One the other hand, I am not sold on the fact that the client shouldn’t make any assumption about the one-shot replication, because according to the documentation of one-shot replication, “by default a replication runs long enough to transfer all the changes from the source to the target database, then quits.” Now, if we can’t make any assumption based of the quitting of one-shot replication, how can we use one-shot replication reliably? Does that mean we need to start the one-shot replication over and over again expecting all the documents to get pulled? If so, how is that different from continuous replication?

Can you confirm if couchbase (likely in 2.0) is heading towards the direction of getting rid of one-shot replication? If so, we will ensure ourself onboard early to use only continuous replication. If not, do you mind providing some suggestions on the reliable way of using one-shot replication down the road?

Again, really appreciated your help with the issue we encountered.

adamf · March 22, 2017, 5:36am

One point that may be worth noting is that the change in 1.4 was only to fix the handling a user channel grant. It’s always been the case that a one-shot replication issued immediately after a document write wasn’t guaranteed to see that write. e.g. if user A wrote document foo to a channel, and then user B immediately issued a one-shot replication against channel A, they wouldn’t be guaranteed to see that change (going back to 1.0). The change in 1.4 was just about preventing a potential data loss scenario, and not making a change in philosophy about one-shot vs. continuous.

I think there are a lot of valid use cases for one-shot replication - basically anywhere where immediate read-your-own-write type responsiveness isn’t required, such as users coming online and pushing/pulling any changes made while they were offline.

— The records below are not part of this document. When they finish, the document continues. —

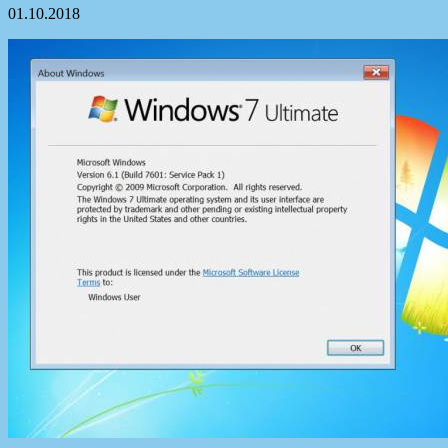
01.10.2018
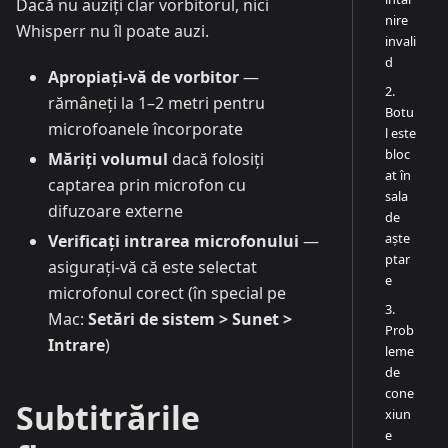
Dacă nu auziți clar vorbitorul, nici
nire
Whisperr nu îl poate auzi.
invali
d
Apropiați-vă de vorbitor
—
2.
rămâneți la 1–2 metri pentru
Botu
microfoanele încorporate
l este
bloc
Măriți volumul
dacă folosiți
at în
captarea prin microfon cu
sala
difuzoare externe
de
aște
Verificați intrarea microfonului
—
ptar
asigurați-vă că este selectat
e
microfonul corect (în special pe
3.
Mac:
Setări de sistem > Sunet >
Prob
Intrare
)
leme
de
cone
Subtitrările
xiun
e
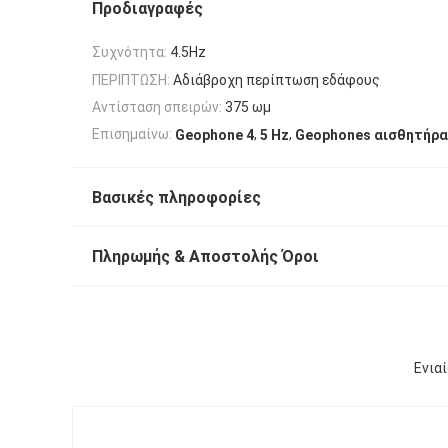
Προδιαγραφές
Συχνότητα:
4.5Hz
ΠΕΡΙΠΤΩΣΗ:
Αδιάβροχη περίπτωση εδάφους
Αντίσταση σπειρών:
375 ωμ
,
,
Επισημαίνω:
Geophone 4
5 Hz
Geophones αισθητήρα
Βασικές πληροφορίες
Πληρωμής & Αποστολής Όροι
Ενια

In your type of application design, where (if I’m understanding it correctly), users request access to a channel and then immediately want to replicate the contents of that channel - I think you’re stuck with some extra work to ensure you’re waiting long enough for the access grant to be buffered by Sync Gateway. The suggestion I provided earlier would be one approach to handle this without using continuous replication - using some sort of marker document in this case to notify the client that the channel grant has been processed, regardless of other channel contents.

I think it’s a valid request that Sync Gateway and Couchbase Lite try to find additional ways to communicate information about replication status. It’s difficult for Sync Gateway to notify a client that it’s ‘caught up’, though - in a system under load, Sync Gateway is always going to be in ‘catching up’ mode, and a single Sync Gateway node doesn’t have any visibility into the channel assignment of the documents it hasn’t seen yet.